Learning Energy Decompositions for Partial Inference of GFlowNets
This paper studies generative flow networks (GFlowNets) to sample objects from the Boltzmann energy distribution via a sequence of actions. In particular, we focus on improving GFlowNet with partial inference: training flow functions with the evaluation of the intermediate states or transitions. To this end, the recently developed forward-looking GFlowNet reparameterizes the flow functions based on evaluating the energy of intermediate states. However, such an evaluation of intermediate energies may (i) be too expensive or impossible to evaluate and (ii) even provide misleading training signals under large energy fluctuations along the sequence of actions. To resolve this issue, we propose learning energy decompositions for GFlowNets (LED-GFN).
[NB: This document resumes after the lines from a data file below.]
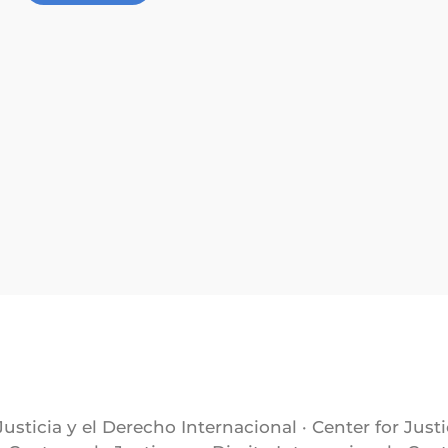
Justicia y el Derecho Internacional · Center for Just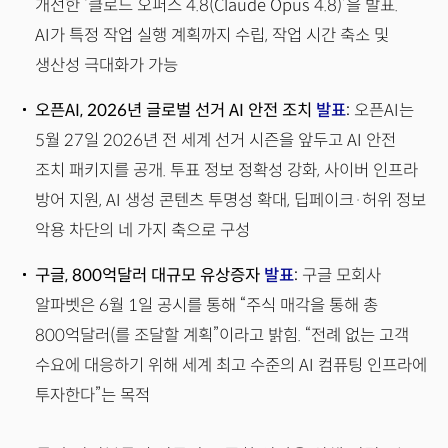
개선한 ‘클로드 오퍼스 4.8(Claude Opus 4.8)’을 발표.
AI가 특정 작업 실행 계획까지 수립, 작업 시간 축소 및
생산성 극대화가 가능
오픈AI, 2026년 글로벌 선거 AI 안전 조치
발표
:
오픈AI는
5월 27일 2026년 전 세계 선거 시즌을 앞두고 AI 안전
조치 패키지를 공개. 투표 정보 정확성 강화, 사이버 인프라
방어 지원, AI 생성 콘텐츠 투명성 확대, 딥페이크·허위 정보
악용 차단의 네 가지 축으로 구성
구글, 800억달러 대규모 유상증자
발표
:
구글 모회사
알파벳은 6월 1일 공시를 통해 “주식 매각을 통해 총
800억달러(를 조달할 계획”이라고 밝힘. “전례 없는 고객
수요에 대응하기 위해 세계 최고 수준의 AI 컴퓨팅 인프라에
투자한다”는 목적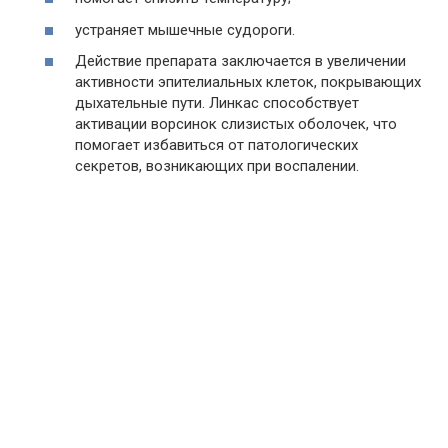
устраняет мышечные судороги.
Действие препарата заключается в увеличении
активности эпителиальных клеток, покрывающих
дыхательные пути. Линкас способствует
активации ворсинок слизистых оболочек, что
помогает избавиться от патологических
секретов, возникающих при воспалении.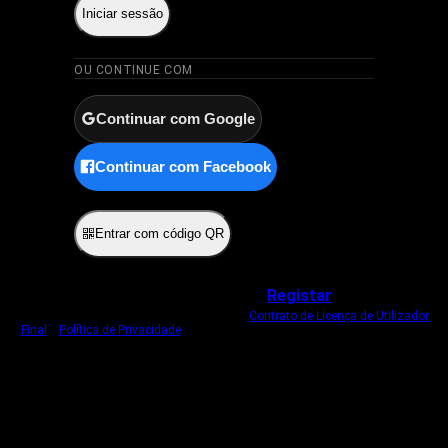
Iniciar sessão
OU CONTINUE COM
Continuar com Google
Continuar com Facebook
ou
Entrar com código QR
Não tem uma conta?
Registar
Ao iniciar sessão, concorda com o nosso
Contrato de Licença de Utilizador
Final
e
Política de Privacidade
.
Usamos um cookie estritamente necessário
para o manter com sessão iniciada.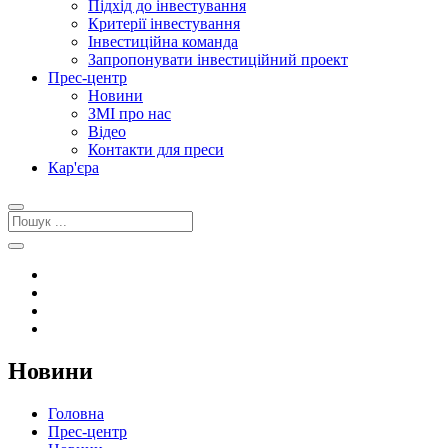
Підхід до інвестування
Критерії інвестування
Інвестиційна команда
Запропонувати інвестиційний проект
Прес-центр
Новини
ЗМІ про нас
Відео
Контакти для преси
Кар'єра
Новини
Головна
Прес-центр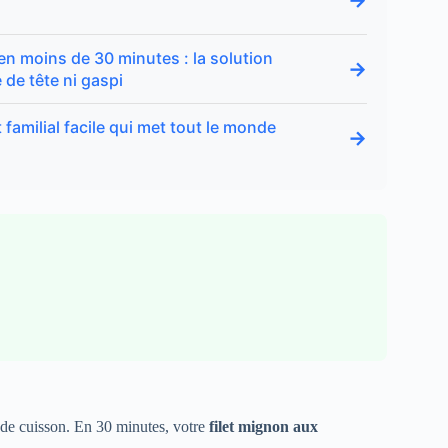
→
 en moins de 30 minutes : la solution
→
 de tête ni gaspi
 familial facile qui met tout le monde
→
de cuisson. En 30 minutes, votre
filet mignon aux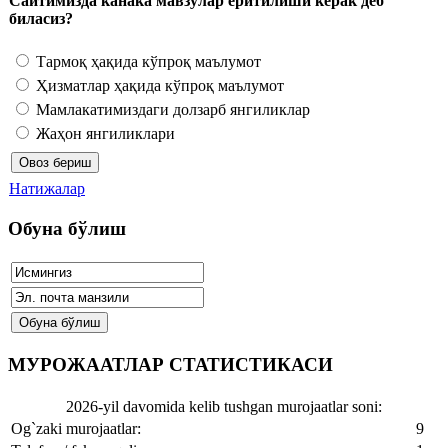
Сайтимизда канака мавзулар ёритилиши керак деб
биласиз?
Тармоқ ҳақида кўпроқ маълумот
Ҳизматлар ҳақида кўпроқ маълумот
Мамлакатимиздаги долзарб янгиликлар
Жаҳон янгиликлари
Натижалар
Обуна бўлиш
МУРОЖААТЛАР СТАТИСТИКАСИ
2026-yil davomida kelib tushgan murojaatlar soni:
Og`zaki murojaatlar:
9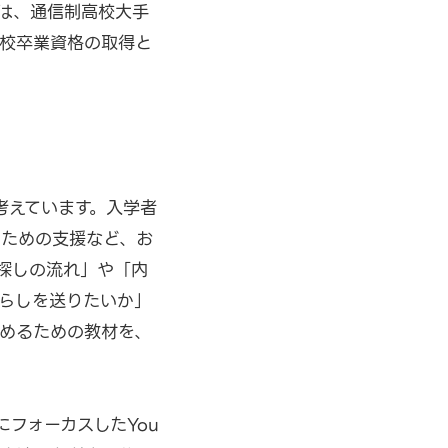
は、通信制高校大手
校卒業資格の取得と
考えています。入学者
すための支援など、お
探しの流れ」や「内
らしを送りたいか」
めるための教材を、
フォーカスしたYou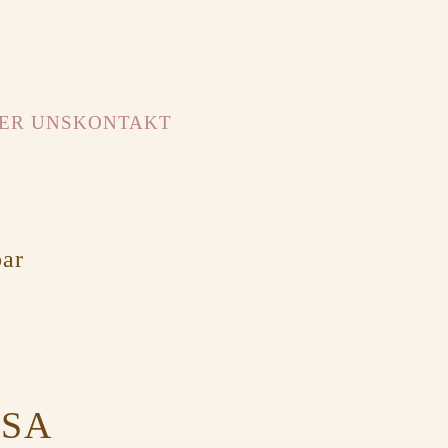
ER UNS
KONTAKT
bar
OSA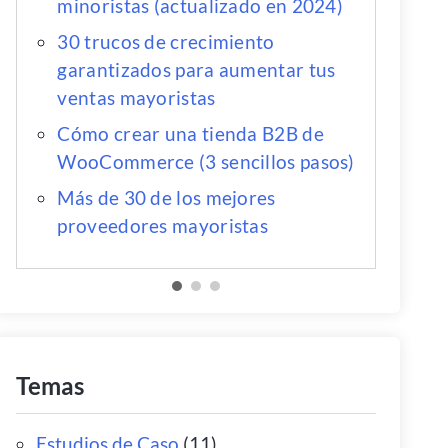
minoristas (actualizado en 2024)
30 trucos de crecimiento
garantizados para aumentar tus
ventas mayoristas
Cómo crear una tienda B2B de
WooCommerce (3 sencillos pasos)
Más de 30 de los mejores
proveedores mayoristas
Temas
Estudios de Caso
(11)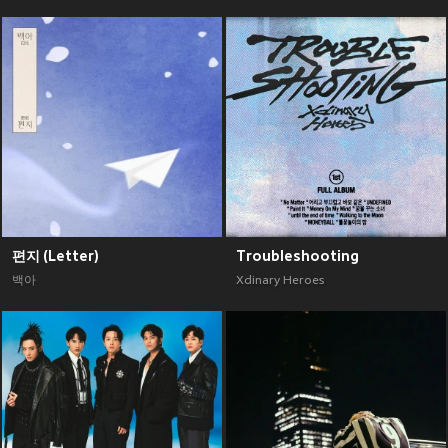
편지 (Letter)
Troubleshooting
백아
Xdinary Heroes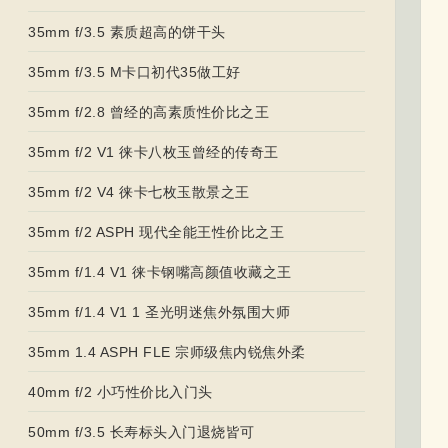
35mm f/3.5 素质超高的饼干头
35mm f/3.5 M卡口初代35做工好
35mm f/2.8 曾经的高素质性价比之王
35mm f/2 V1 徕卡八枚玉曾经的传奇王
35mm f/2 V4 徕卡七枚玉散景之王
35mm f/2 ASPH 现代全能王性价比之王
35mm f/1.4 V1 徕卡钢嘴高颜值收藏之王
35mm f/1.4 V1 1 圣光明迷焦外氛围大师
35mm 1.4 ASPH FLE 宗师级焦内锐焦外柔
40mm f/2 小巧性价比入门头
50mm f/3.5 长寿标头入门退烧皆可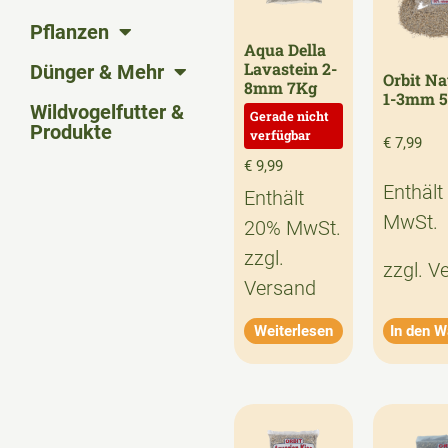
Pflanzen
Aqua Della
Lavastein 2-
Dünger & Mehr
Orbit Na
8mm 7Kg
1-3mm 
Wildvogelfutter &
Produkte
€
7,99
€
9,99
Enthält
Enthält
MwSt.
20% MwSt.
zzgl.
zzgl.
V
Versand
Weiterlesen
In den W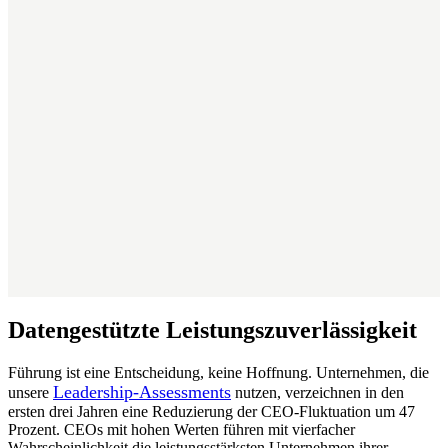
Datengestützte Leistungszuverlässigkeit
Führung ist eine Entscheidung, keine Hoffnung. Unternehmen, die
Leadership-Assessments
unsere
nutzen, verzeichnen in den
ersten drei Jahren eine Reduzierung der CEO-Fluktuation um 47
Prozent. CEOs mit hohen Werten führen mit vierfacher
Wahrscheinlichkeit die leistungsstärksten Unternehmen ihrer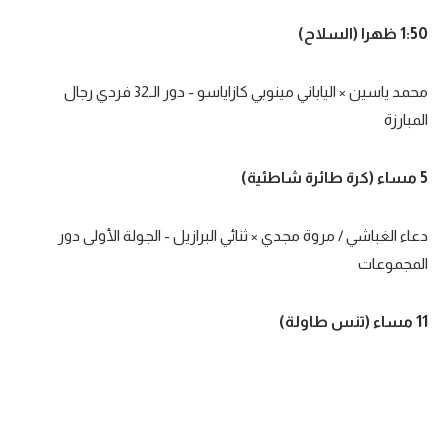
1:50 ظهرا (السلاح)
محمد ياسين × الياباني مينوبي كازاياسو - دور الـ32 فردي رجال
المبارزة
5 مساء (كرة طائرة شاطئية)
دعاء الغباشي / مروة مجدي × ثنائي البرازيل - الجولة الأولى دور
المجموعات
11 مساء (تنس طاولة)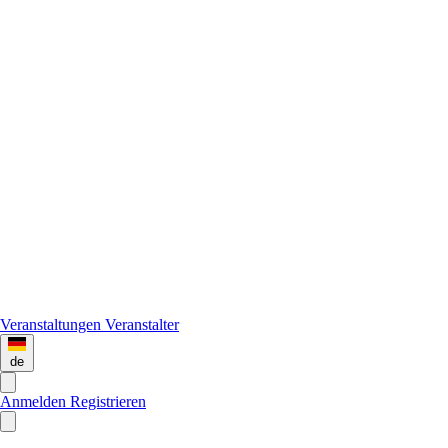
Veranstaltungen
Veranstalter
de
Anmelden
Registrieren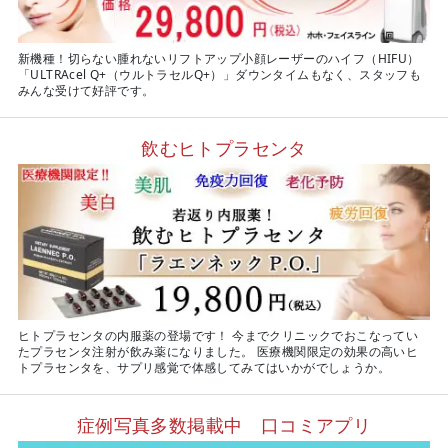
新機種！切らない腫れないリフトアップ小顔レーザーのハイフ（HIFU）
「ULTRAcel Q+（ウルトラセルQ+）」ダウンタイムもなく、スタッフも
みんな受けて好評です。
飲むヒトプラセンタ
ヒトプラセンタの内服薬の登場です！ 今までクリニックでおこなってい
たプラセンタ注射が飲み薬になりました。 医療機関限定の効果の高いヒ
トプラセンタを、サプリ感覚で体感してみてはいかがでしょうか。
症例写真多数掲載中 口コミアプリ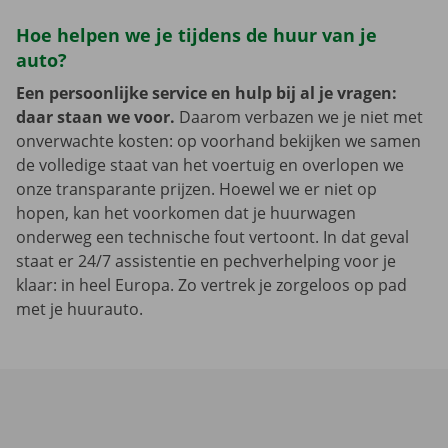
Hoe helpen we je tijdens de huur van je
auto?
Een persoonlijke service en hulp bij al je vragen:
daar staan we voor.
Daarom verbazen we je niet met
onverwachte kosten: op voorhand bekijken we samen
de volledige staat van het voertuig en overlopen we
onze transparante prijzen. Hoewel we er niet op
hopen, kan het voorkomen dat je huurwagen
onderweg een technische fout vertoont. In dat geval
staat er 24/7 assistentie en pechverhelping voor je
klaar: in heel Europa. Zo vertrek je zorgeloos op pad
met je huurauto.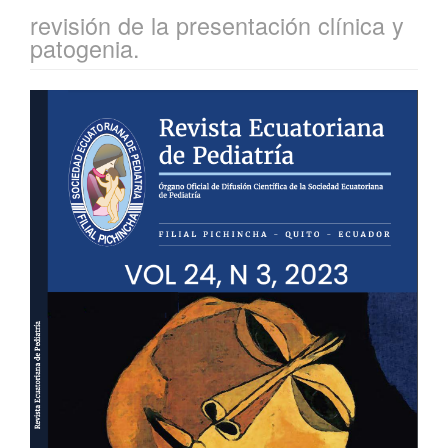
revisión de la presentación clínica y
patogenia.
Barra
lateral
del
artículo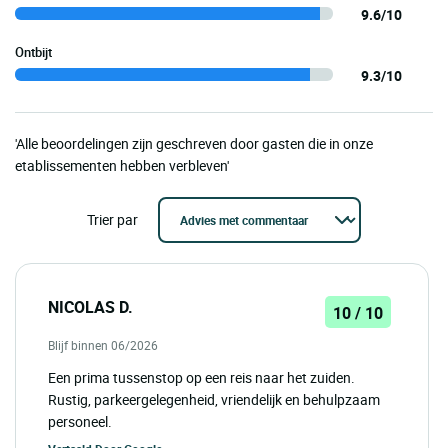
9.6/10
Ontbijt
9.3/10
'Alle beoordelingen zijn geschreven door gasten die in onze
etablissementen hebben verbleven'
Trier par
NICOLAS D.
10 / 10
Blijf binnen 06/2026
Een prima tussenstop op een reis naar het zuiden.
Rustig, parkeergelegenheid, vriendelijk en behulpzaam
personeel.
Our main idea is to (i) decompose the energy of an object into learnable potential functions defined on state transitions and (ii) reparameterize the flow functions using the potential functions. In particular, to produce informative local credits, we propose to regularize the potential to change smoothly over the sequence of actions. It is also noteworthy that training GFlowNet with our learned potential can preserve the optimal policy. We empirically verify the superiority of LED-GFN in five problems including the generation of unstructured and maximum independent sets, molecular graphs, and RNA sequences.